Topo

Saque e Voleio

Dos ensinamentos de Auschwitz até Atenas: Nicolás Massú e a história de dois ouros olímpicos

Alexandre Cossenza

19/09/2018 11h05

O chileno Nicolás Massú não foi número 1 do mundo e nunca venceu um slam, mas é o dono de um dos feitos mais espetaculares da história do tênis. Em Atenas 2004, foi campeão olímpico em simples e duplas. Jogou 11 partidas em oito dias. Salvou quatro match points no sábado, no jogo que valia o ouro de duplas, que acabou às 2h40min da manhã. Voltou à quadra no dia seguinte e conquistou as simples em uma partida de 4h. Foram os dois primeiros – e ainda são os únicos – ouros olímpicos da história do Chile.

Uma campanha ainda mais espetacular porque Massú, número 14 do mundo na ocasião, estava longe de ser um favorito às medalhas. Nas simples, chegou a Atenas vindo de nove derrotas seguidas em quadra dura. O chileno não havia vencido um jogo sequer na superfície em 2004. Nas duplas, jogaria com Fernando González, belo tenista, mas outro "simplista" que jogava do fundo de quadra. Em uma chave com Bob e Mike Bryan, Llodra e Santoro, Ancic e Ljubicic, Bjorkman e Johansson, Bhupathi e Paes, Black e Ullyett, Erlich e Ram, e Arthurs e Woodbridge, os chilenos eram enormes azarões.

Só que Massú nunca entregou os pontos em nada na carreira. Não era o mais alto (1,83m segundo o generoso site da ATP), o mais forte nem tinha um grande backhand. Corria muito e nunca desistiu. Sempre soube que correr atrás de uma bolinha de tênis estava longe de ser a tarefa mais dura da vida. Aprendeu a jogar assim porque foi levado ao esporte pelo avô que fugiu de Auschwitz para o Chile e começou a jogar tênis aos 40. Porque tem uma avó que ainda leva no braço um número de identificação tatuado em um campo de concentração nazista.

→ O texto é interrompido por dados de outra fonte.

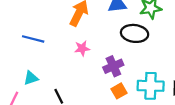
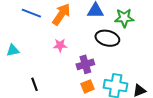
blue line: (33, 39) -> (31, 13), moved
cyan triangle: (31, 78) -> (13, 50), moved

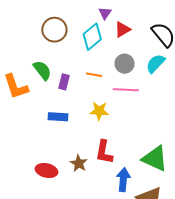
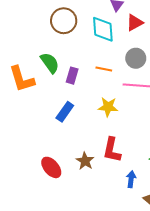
cyan diamond: (92, 37) -> (103, 29), turned -56
blue rectangle: (58, 117) -> (65, 112), turned -60
red ellipse: (47, 170) -> (51, 167), turned 35
blue arrow: (123, 180) -> (131, 179), size x0.7

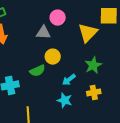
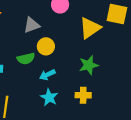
gray triangle: (43, 33) -> (32, 25), moved, turned -35
cyan arrow: (69, 80) -> (47, 75), moved

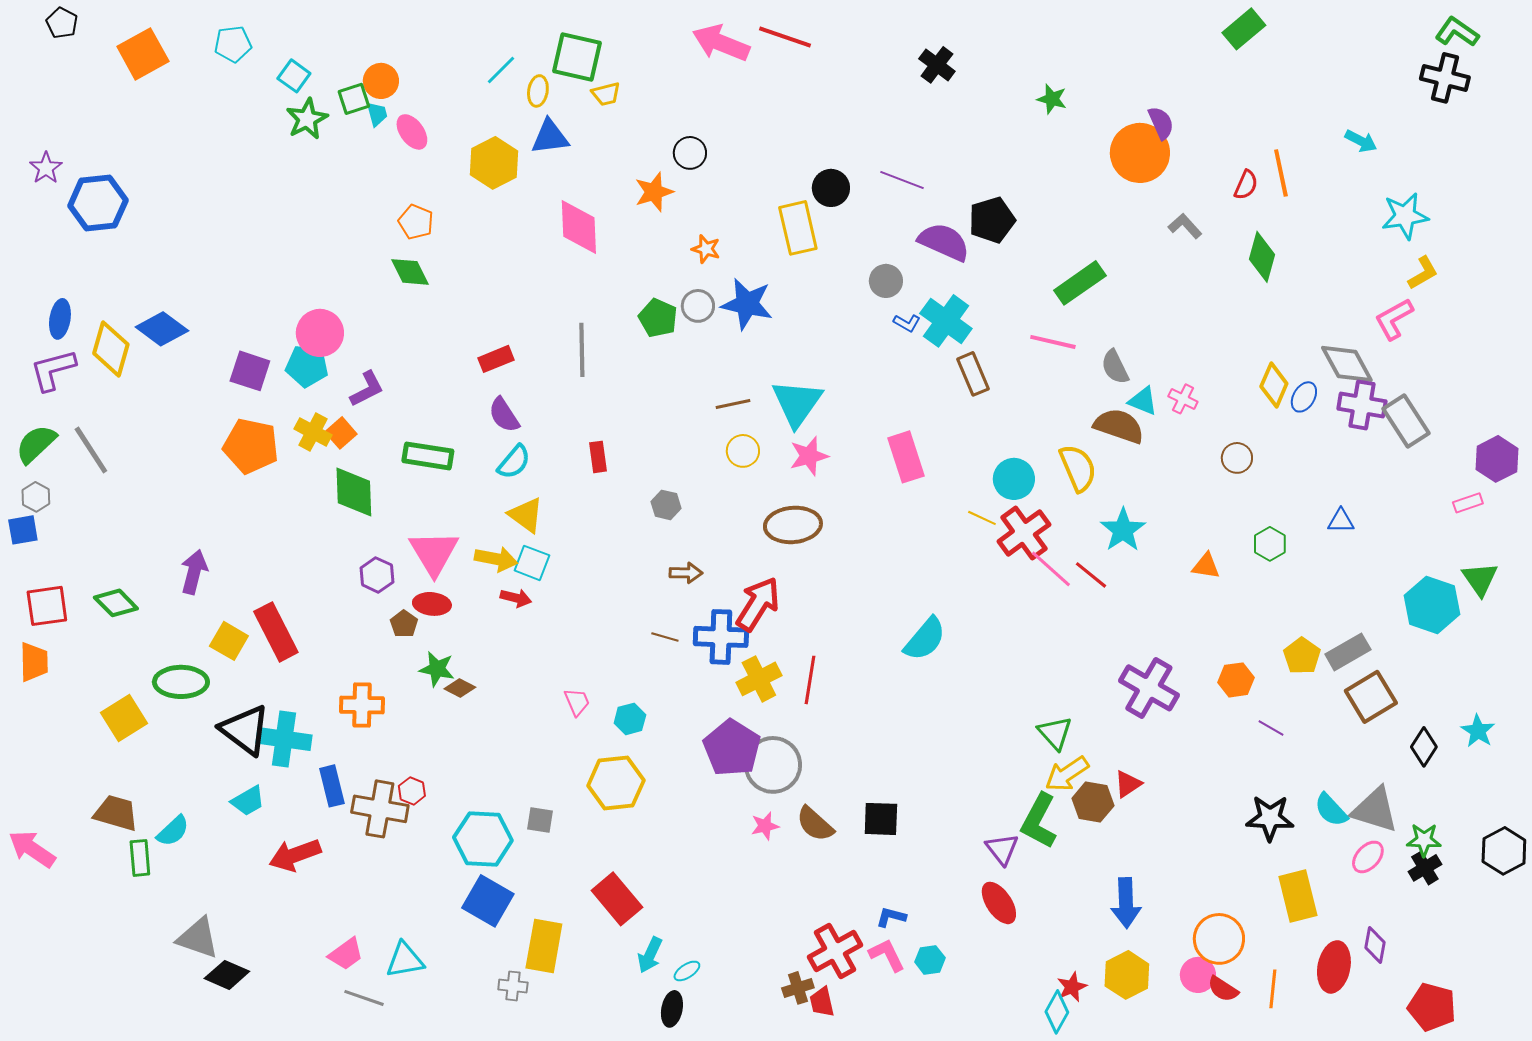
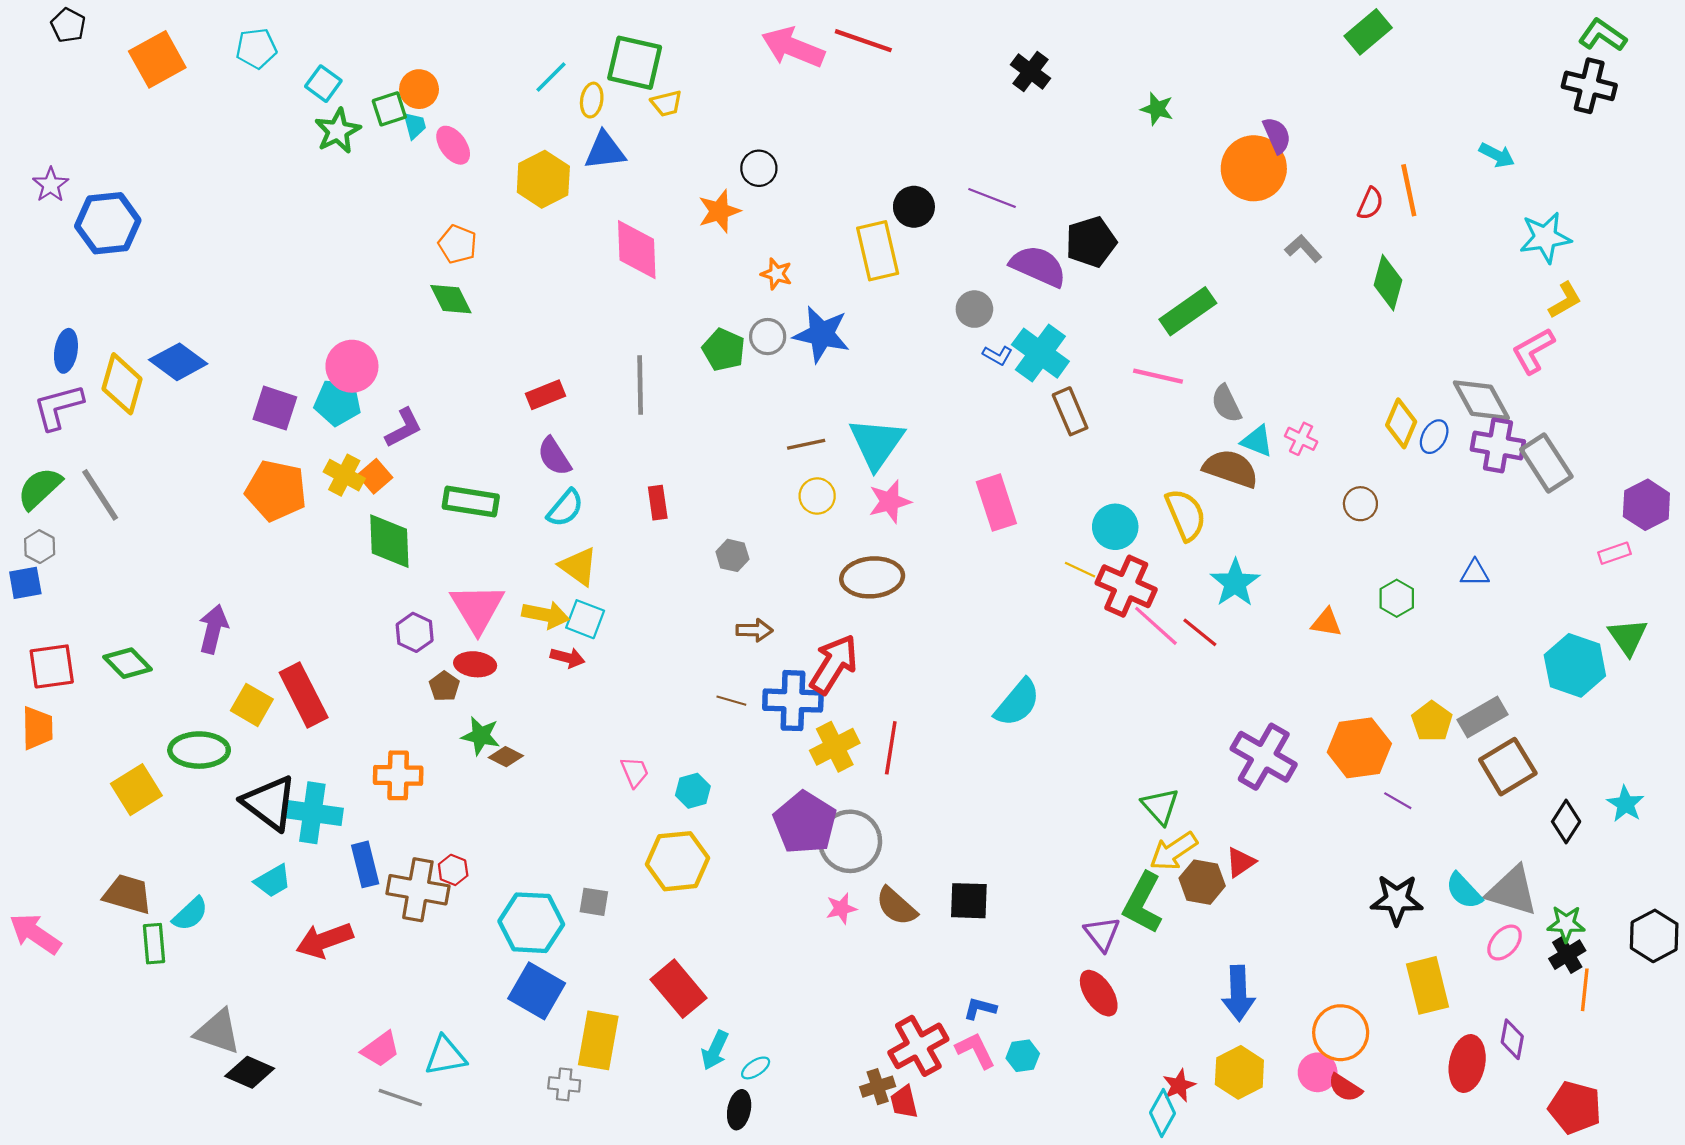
red cross: (1024, 533) -> (1126, 586), turned -30
orange hexagon: (1236, 680) -> (1359, 748), size x1.6
orange line: (1273, 989) -> (1585, 990), moved

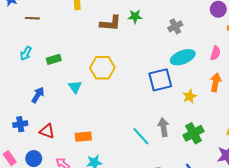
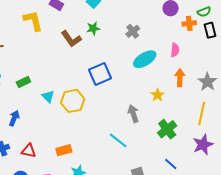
brown L-shape: (111, 23) -> (71, 39), turned 60
yellow hexagon: (102, 68) -> (73, 101), moved
blue square: (160, 80) -> (100, 74), moved
cyan triangle: (75, 87) -> (48, 97), moved
gray arrow: (163, 127) -> (133, 114), moved

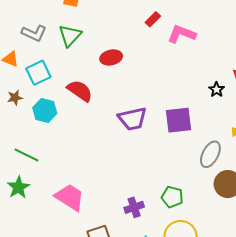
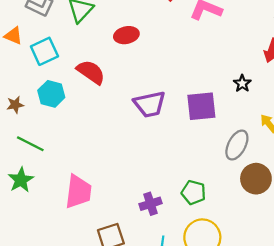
black star: (217, 90) -> (242, 83), moved
brown star: (15, 98) -> (15, 105), moved
pink trapezoid: (70, 197) -> (78, 192), turned 64

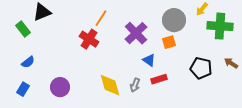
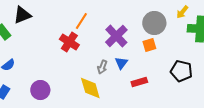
blue triangle: (149, 60) -> (121, 63), moved, turned 32
gray arrow: (135, 85) -> (102, 67), moved

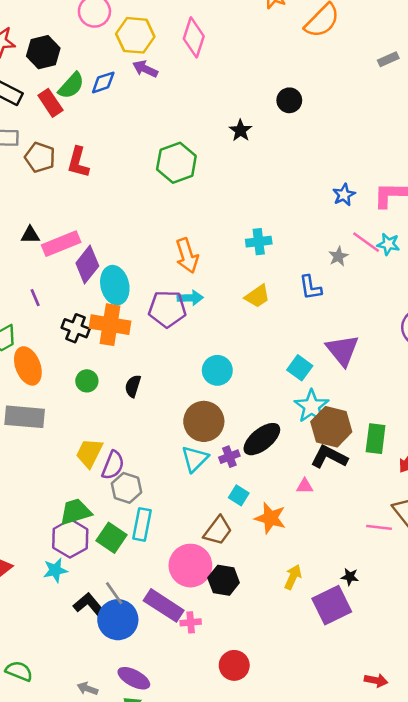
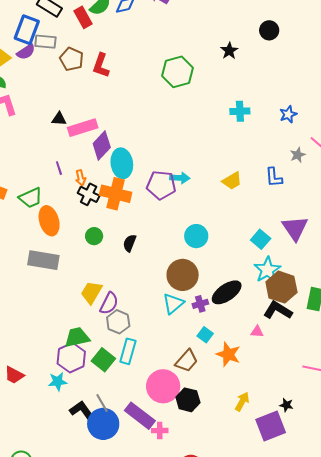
blue star: (344, 195) -> (288, 114), moved
cyan cross: (259, 242) -> (240, 111), moved
orange arrow: (187, 256) -> (81, 178), moved, size x0.6

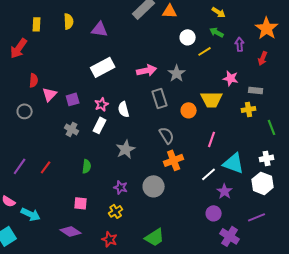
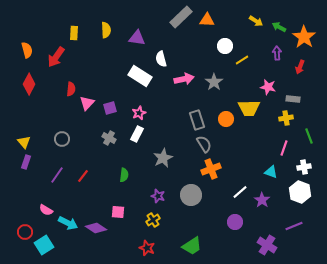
green arrow: (217, 32) -> (279, 27), moved
white rectangle: (103, 67) -> (140, 76), turned 60
gray rectangle: (160, 98) -> (197, 120), moved
white semicircle: (124, 109) -> (161, 59), moved
gray circle: (25, 111) -> (62, 139), moved
pink line: (212, 139) -> (284, 148), moved
cyan triangle: (234, 163) -> (271, 172), size x0.6
white line: (209, 174) -> (240, 192), moved
purple circle: (214, 213) -> (235, 222), moved
purple diamond: (71, 231) -> (96, 228), moved

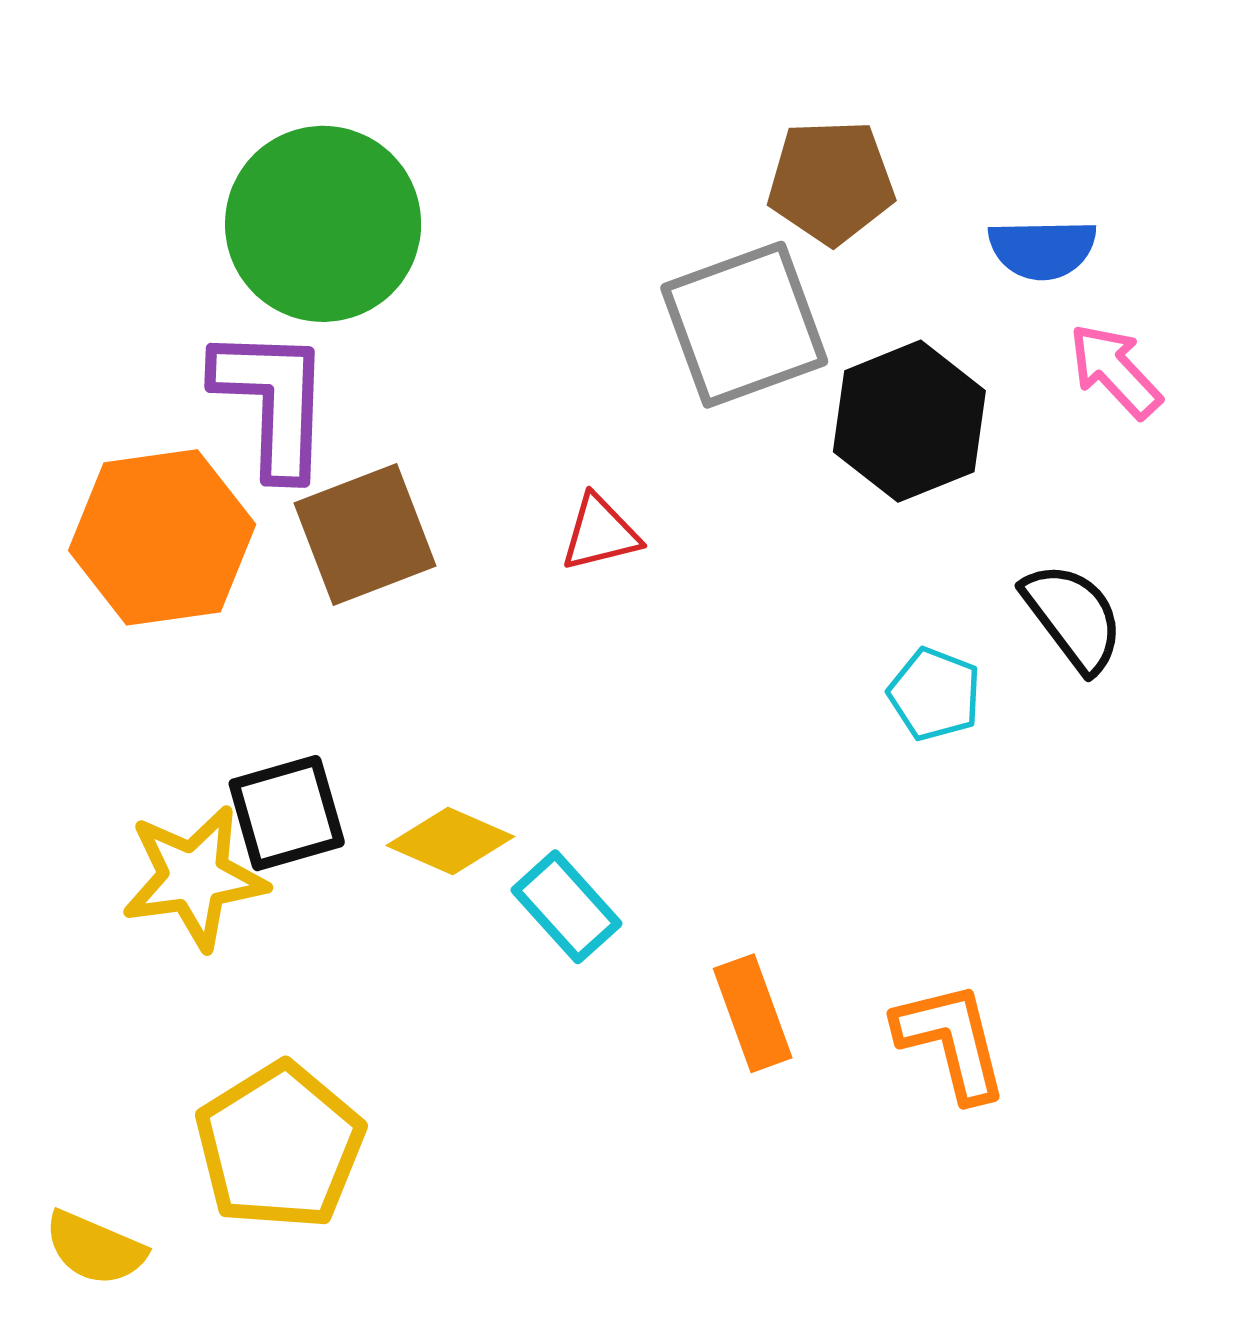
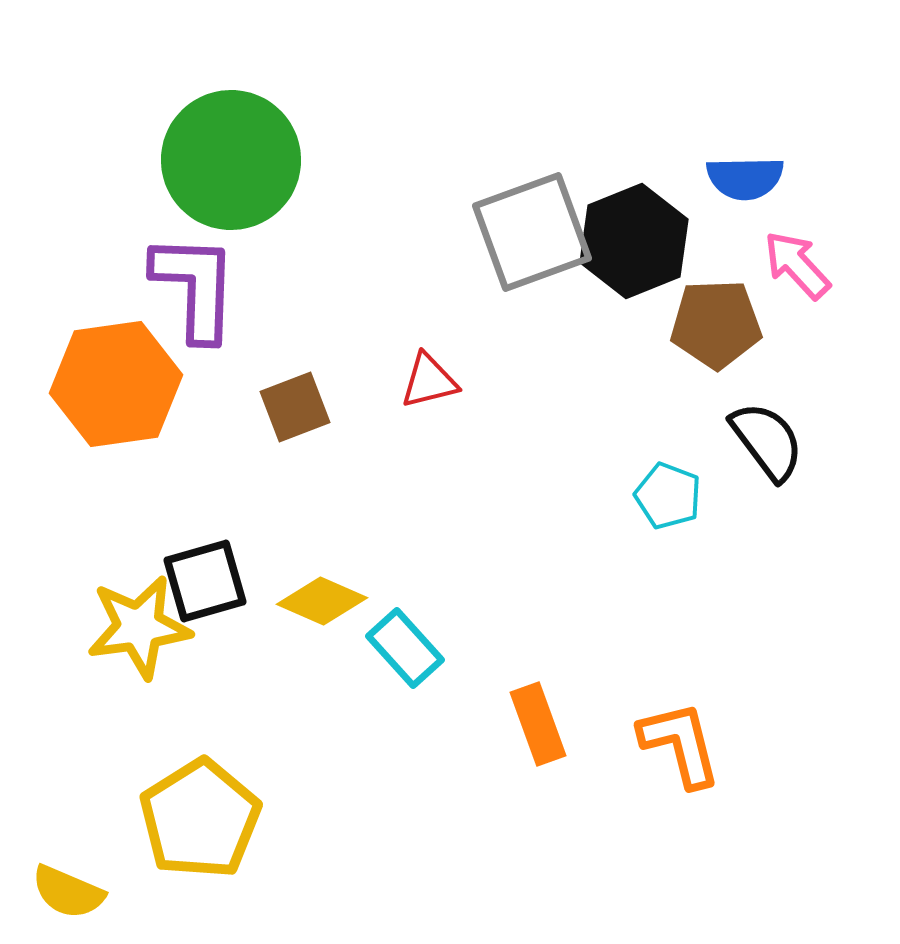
brown pentagon: (831, 182) -> (716, 324), moved
black hexagon: (909, 421) -> (634, 241), moved
brown square: (365, 535) -> (295, 407), moved, size x0.7

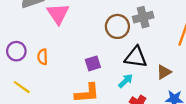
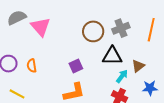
gray cross: (143, 17) -> (121, 28), moved
cyan arrow: (126, 81) -> (122, 76), moved

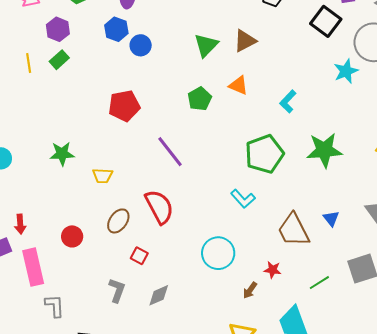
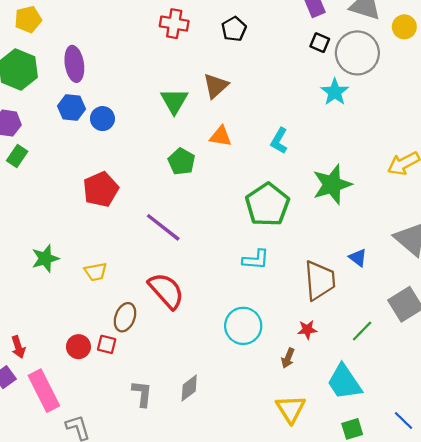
black square: (326, 21) -> (320, 43), moved, size x0.6
cyan L-shape: (243, 199) -> (256, 260), turned -30
brown trapezoid: (293, 230) -> (320, 280), turned -144
red square: (139, 256) -> (107, 344), moved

Hoje com 38 anos e atual capitão chileno na Copa Davis, Massú esteve em São Paulo no último fim de semana para disputar o 1º PRO-AM de Tênis JHSF, realizado pela Try. Estive no evento a convite da promotora e consegui bater papo com o campeão olímpico por 15 minutos. Na conversa, pedi que Massú falasse sobre seus feitos, mas especialmente por que eles foram possíveis. Ele lembrou da sensação antes daqueles Jogos de Atenas, da vitória sobre Guga na primeira rodada, de como jogou o US Open logo depois daquela conquista – e até das punições que recebeu do árbitro Carlos Ramos (sim, o mesmo português que trabalhou na recente final feminina do US Open).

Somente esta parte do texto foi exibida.